Need to get this off my chest. It's long.

This is nice, and I hope things continue well for OP, but there's nothing to say that mental illness won't strike later in life, and just waking up a different person isn't working hard to change yourself. When I see stories like this becoming so popular, it makes me worry that they are reinforcing the 'bootstrap' ideal. Life is rarely so simple as the above story.
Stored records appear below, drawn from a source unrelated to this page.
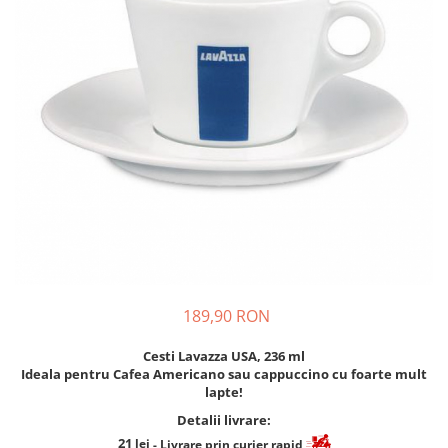
Cafea Capsule
Illy Iperespresso
Nespresso Professional
Cremesso
Cafissimo
Tassimo
Cafea macinata
illy
Davidoff
Cafea Solubila
189,90 RON
Cesti Lavazza USA, 236 ml
Ideala pentru Cafea Americano sau cappuccino cu foarte mult
lapte!
Detalii livrare:
21
lei
- Livrare prin curier rapid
When people say things like, "I was horribly depressed and one day I woke up and realized that being sad was a choice," what really happened is that their brain chemistry changed and they came out of the depression - and then they woke up, felt different, and chalked the new feeling up to a simple change of opinion. "Suddenly I realized that I was what had been holding me back this whole time!" Yeah, your brain chemistry was holding you back, and it's better now.

The problem with this story is that most people who don't currently feel depressed can't imagine how bad it can be. Then they feel disgust or disapproval for those who aren't 'strong' or 'capable' enough to pull themselves out of it. A person who is truly depressed or mentally-ill cannot pull themselves out of it. They need help. A person who's paralyzed from the waist down can't run. They need a wheelchair. If they start walking or running, it's because something healed in their body. It's the same with mental illness. If someone wakes up with a new 'perspective' and a new ability to cope, it's because something in their brain healed.

Let's not pat OP on the back too much for this. Let's be happy that her life got better, but let's not devalue everyone else's struggle by pretending that the same change is out there waiting if they'd just try hard enough.